> [The task]
Beginning at the line that mentions "All countries & languages", retype the rest of the records below exactly. Pictures are not part of the copy.

•••••

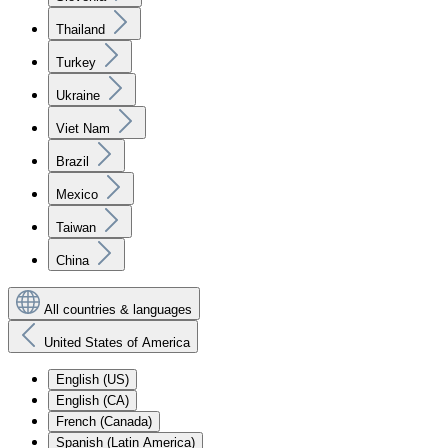
Thailand
Turkey
Ukraine
Viet Nam
Brazil
Mexico
Taiwan
China
All countries & languages
United States of America
English (US)
English (CA)
French (Canada)
Spanish (Latin America)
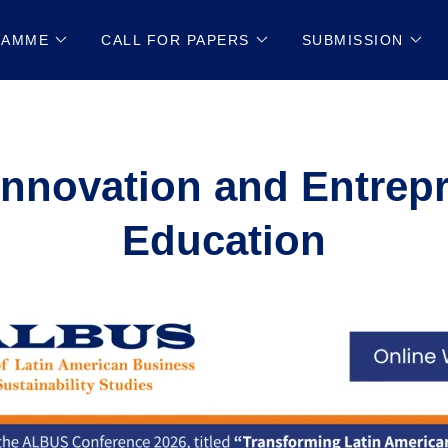
RAMME
CALL FOR PAPERS
SUBMISSION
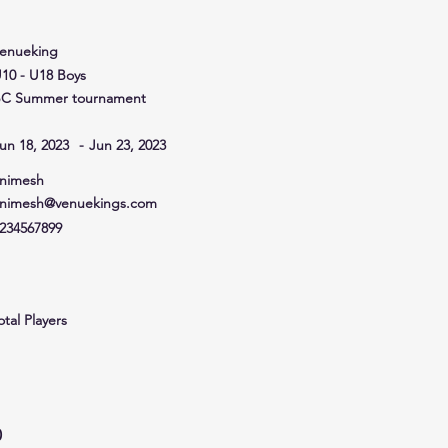
venueking
10 - U18 Boys
C Summer tournament
un 18, 2023
-
Jun 23, 2023
nimesh
nimesh@venuekings.com
234567899
otal Players
0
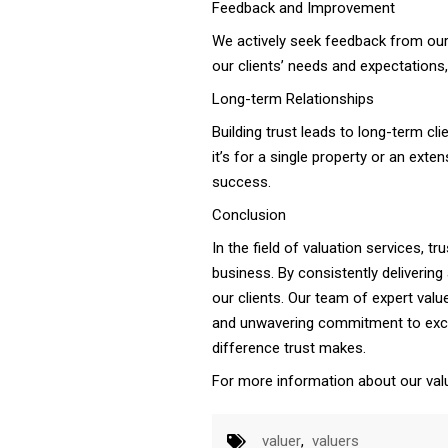
Feedback and Improvement
We actively seek feedback from our 
our clients’ needs and expectations, 
Long-term Relationships
Building trust leads to long-term cli
it’s for a single property or an exte
success.
Conclusion
In the field of valuation services, tr
business. By consistently delivering
our clients. Our team of expert valu
and unwavering commitment to excel
difference trust makes.
For more information about our valu
valuer
,
valuers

•••••

> [Answer to this task]
All countries & languages
United States of America
English (US)
English (CA)
French (Canada)
Spanish (Latin America)
RAMME
CALL FOR PAPERS
SUBMISSION
venueking
10 - U18 Boys
C Summer tournament
un 18, 2023
-
Jun 23, 2023
nimesh
nimesh@venuekings.com
234567899
otal Players
0
Feedback and Improvement
We actively seek feedback from our 
our clients’ needs and expectations, 
Long-term Relationships
Building trust leads to long-term cli
it’s for a single property or an exte
success.
Conclusion
In the field of valuation services, tr
business. By consistently delivering
our clients. Our team of expert valu
and unwavering commitment to excel
difference trust makes.
For more information about our valu
valuer
,
valuers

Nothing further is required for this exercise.